** Data provided follows **

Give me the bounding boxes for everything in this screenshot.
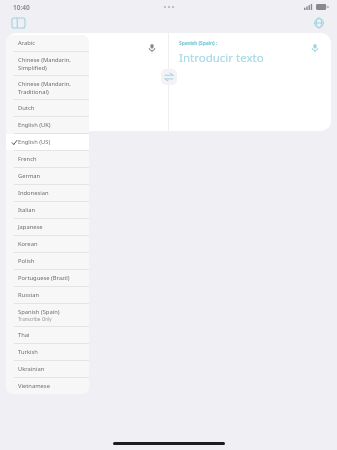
button[interactable]: Spanish (Spain) — [6, 304, 89, 326]
staticText: Japanese — [18, 223, 43, 231]
button[interactable]: Speak English — [145, 41, 159, 55]
button[interactable]: Polish — [6, 253, 89, 269]
button[interactable]: Russian — [6, 287, 89, 303]
button[interactable]: Vietnamese — [6, 378, 89, 394]
button[interactable]: Arabic — [6, 35, 89, 51]
staticText: Thai — [18, 331, 30, 339]
staticText: Chinese (Mandarin, Traditional) — [18, 80, 71, 95]
staticText: German — [18, 172, 41, 180]
staticText: Polish — [18, 257, 35, 265]
staticText: Russian — [18, 291, 40, 299]
button[interactable]: Turkish — [6, 344, 89, 360]
staticText: Arabic — [18, 39, 36, 47]
staticText: Korean — [18, 240, 38, 248]
button[interactable]: Speak Spanish — [308, 41, 322, 55]
staticText: Introducir texto — [179, 50, 264, 66]
staticText: Spanish (Spain) — [18, 308, 60, 316]
button[interactable]: Ukrainian — [6, 361, 89, 377]
staticText: Vietnamese — [18, 382, 50, 390]
staticText: Spanish (Spain) : — [179, 40, 218, 47]
staticText: English (US) : — [16, 40, 47, 47]
staticText: Turkish — [18, 348, 38, 356]
button[interactable]: Italian — [6, 202, 89, 218]
staticText: Chinese (Mandarin, Simplified) — [18, 56, 71, 71]
button[interactable]: Toggle sidebar — [8, 13, 28, 33]
button[interactable]: Dutch — [6, 100, 89, 116]
staticText: English (US) — [18, 138, 51, 146]
staticText: Enter text — [16, 50, 69, 66]
button[interactable]: French — [6, 151, 89, 167]
button[interactable]: Thai — [6, 327, 89, 343]
button[interactable]: English (UK) — [6, 117, 89, 133]
staticText: French — [18, 155, 37, 163]
button[interactable]: Chinese (Mandarin, Simplified) — [6, 52, 89, 75]
button[interactable]: English (US) — [6, 134, 89, 150]
staticText: Dutch — [18, 104, 35, 112]
staticText: Indonesian — [18, 189, 49, 197]
staticText: Italian — [18, 206, 36, 214]
staticText: English (UK) — [18, 121, 51, 129]
button[interactable]: Swap languages — [161, 69, 177, 85]
staticText: Ukrainian — [18, 365, 45, 373]
button[interactable]: Korean — [6, 236, 89, 252]
staticText: 10:40 — [13, 3, 30, 12]
button[interactable]: Chinese (Mandarin, Traditional) — [6, 76, 89, 99]
button[interactable]: German — [6, 168, 89, 184]
button[interactable]: Japanese — [6, 219, 89, 235]
button[interactable]: Portuguese (Brazil) — [6, 270, 89, 286]
button[interactable]: Indonesian — [6, 185, 89, 201]
button[interactable]: Settings — [309, 13, 329, 33]
staticText: Transcribe Only — [18, 316, 52, 322]
staticText: Portuguese (Brazil) — [18, 274, 70, 282]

** End of Data provided **

Assignment → Out of the records, collect only those lines that contain the string "Arabic".

Output below →
button[interactable]: Arabic — [6, 35, 89, 51]
staticText: Arabic — [18, 39, 36, 47]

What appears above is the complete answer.